___ EXERCISE DATA ___
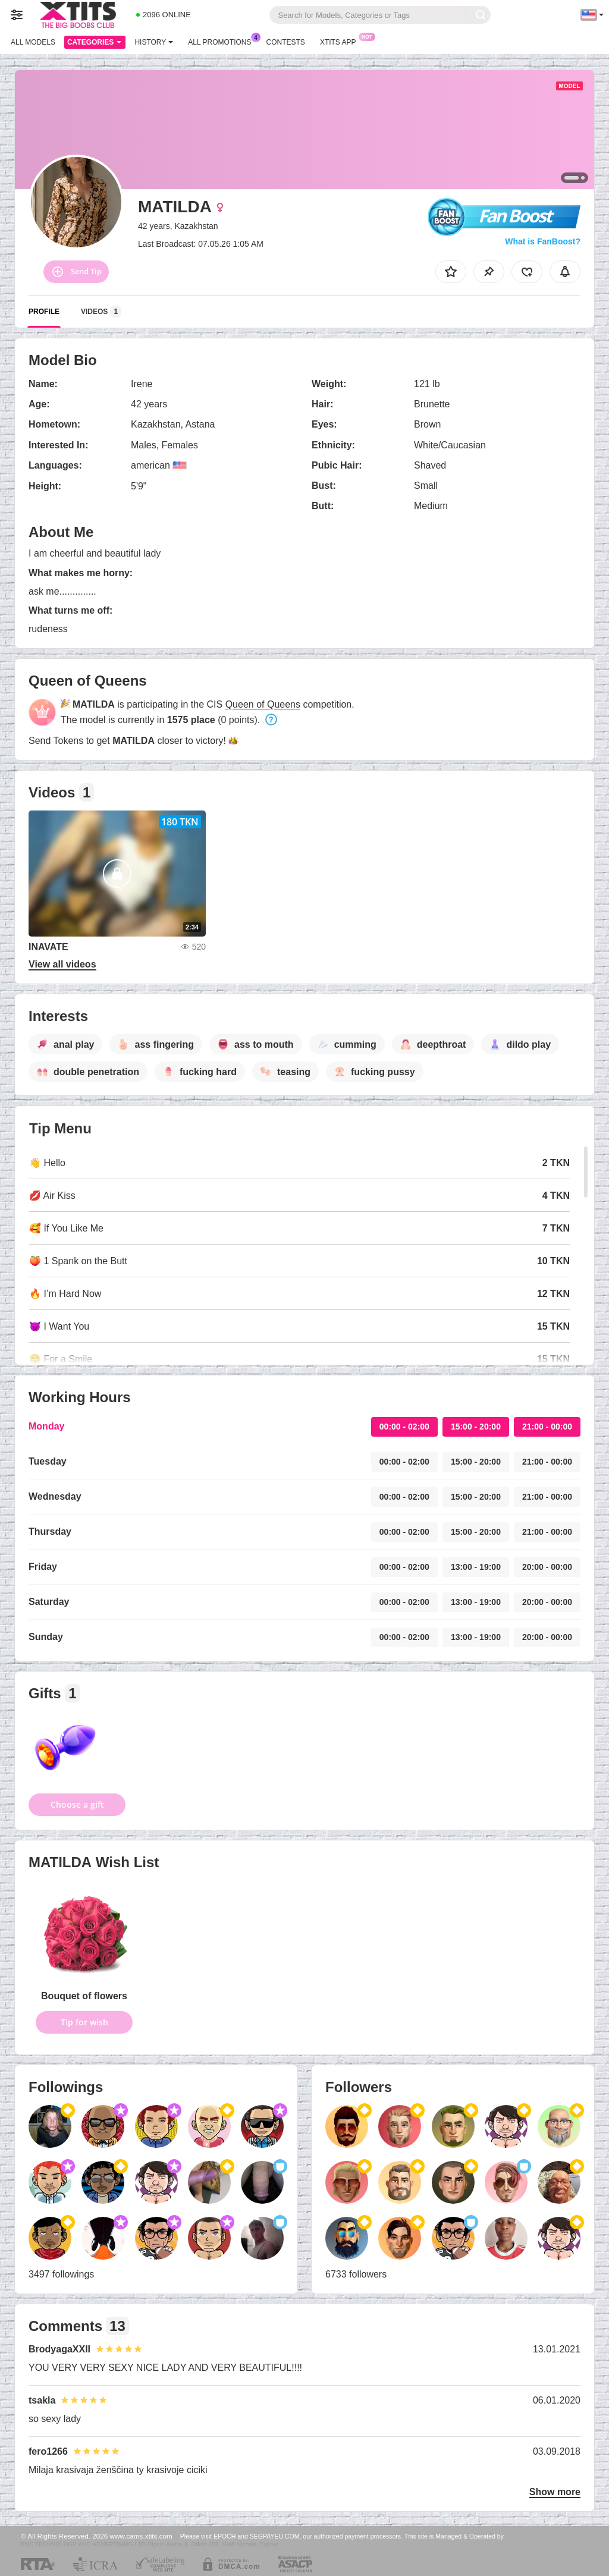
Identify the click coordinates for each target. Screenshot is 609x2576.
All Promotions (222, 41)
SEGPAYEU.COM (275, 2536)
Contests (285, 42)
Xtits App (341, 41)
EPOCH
___
= TASK BRIEF =
Could you write out every record exactly, leaving the pictures out?

= ANSWER TO THIS TASK =
Identify the click coordinates for each target. Screenshot is 609x2576.
All Promotions (222, 41)
SEGPAYEU.COM (275, 2536)
Contests (285, 42)
Xtits App (341, 41)
EPOCH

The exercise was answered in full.